As a provisional definition, clifford algebraover a field {k} can be defined as

\displaystyle Cl_{n}(k) = k[x_{1}, \ldots, x_{n}] /R

where,

\displaystyle R = < x_{i}^{2} = -1, x_{i} x_{j} = - x_{j}x_{i} \forall i \neq j >

Easy to see that {Clifford} {Algebra} has dimension {2^{n}}. {Cl_{n}(k)} can also be thought of as

\displaystyle Cl_{n}(k) = TV / R

where {V = k^{n}} as vector space, {TV} is the tensor algebra, {R} is same as above, except that {x_{i}}‘s are standard basis for {V}. This observation leads to a more general definition of clifford algebra, where {V} is a vector space equipped with a symmetric bilinear form

Definition 1 Let {V} be a vector space with symmetric biliear form {\beta} and quadratic form {q = \beta(x,x)}. Then the clifford algebraover {V} can be defined as\displaystyle Cl(V, q) = TV / < x \otimes x + q(x)>

Remark 1 These are some of the properties that {CL(V, q)} enjoys

  1. There is a natural inclusion of {i: V \hookrightarrow Cl(V,q)}.
  2. If {q(x) = 0 \forall x \in V} then {Cl(V, q) = \bigwedge(V)} the exterior algebra
  3. Let {.} denote the clifford multiplication( induced by the tensor product of {TV}), then\displaystyle x . y + y . x = -2 \beta(x,y)
  4. Universal Property : Let {f: V \longrightarrow A}, where {A} is a {k}-algebra, such that {f(x)^{2} = -q(x)}, then there exists an unique map {F} such that {f = F \circ i}, that is the following diagram commutes\displaystyle \xymatrix@C-1pc{ V\ar[d]^{i} \ar[r]^{f}&A\\ Cl(V,q)\ar@{.>}[ur]_{F} }
  5. A map {\phi: ( V,q) \longrightarrow (V',q')}, such that {q'(\phi (x)) = q(x)}, extends to a {k}-algebra homomorphism\displaystyle \Phi: Cl(V,q) \longrightarrow Cl(V', q')Thus the orthogonal group {\mathbb{O}(n)} has an action on {Cl_{n}(\mathbb{R})}

Proposition 2 {Cl(v,q)} is a filtered algebra whose associate graded is {\bigwedge(V)}

Before proving the theorem, recall the following definition

Definition 3 If {A} is a {k}-algebra then a filtration {(A,\mathfrak{F} )} of {A} is sequence of subspaces\displaystyle F_{0}A \subset F_{1}A \subset \dots \subset A = \bigcup_{r}F_{r}A

The associate gradedof {(A, \mathfrak{F})} is defined as\displaystyle Gr(A, \mathfrak{F}) = \bigoplus_{r} F_{r}A/F_{r-1}A

Proof: Let {\pi} be the quotient map

\displaystyle \pi : TV \longrightarrow Cl(V,q)

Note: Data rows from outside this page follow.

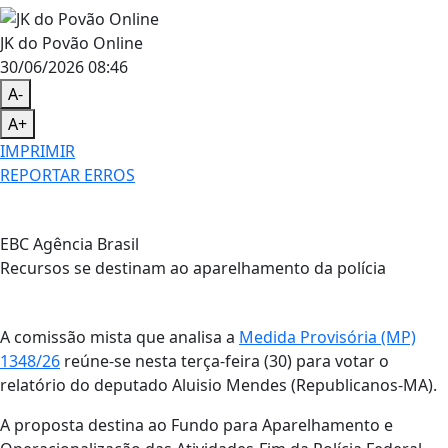
JK do Povão Online
30/06/2026 08:46
A-
A+
IMPRIMIR
REPORTAR ERROS
EBC Agência Brasil
Recursos se destinam ao aparelhamento da polícia
A comissão mista que analisa a
Medida Provisória (MP)
1348/26
reúne-se nesta terça-feira (30) para votar o
relatório do deputado Aluisio Mendes (Republicanos-MA).
A proposta destina ao Fundo para Aparelhamento e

Define, {G_{r} = V \otimes \ldots \otimes V} ({r} fold tensor product). Define filtration on {TV} by setting

\displaystyle F_{r}TV = \bigoplus_{i \leq r} G_{i}

Define filtration {\pi_{*}F_{r} TV} be the filtration on the clifford algebra. Note {x \otimes x = q(x) \in \pi_{*}F_{0}Cl(V, q)}. Hence, in the associated graded {x \otimes x = 0}. On the other hand the relation { x_{i}x_{j} = -x_{j} x_{i} } prevails in the associated graded. Hence the associate graded is isomorphic to {\bigwedge V}. \Box

Remark 2 {Cl(V,q)} is a { \mathbb{Z}/2}-graded algebra.\displaystyle Cl^{0}(V,q) = \pi_{*} TV^{even}

\displaystyle Cl^{1}(V,q) = \pi_{*} TV^{odd}

Definition 4 Recall,{S^{n-1} \subset V \hookrightarrow Cl(V,q)}. Define,\displaystyle Pin(n) = S^{n-1} \subset Cl^{\times}(V,q)(units)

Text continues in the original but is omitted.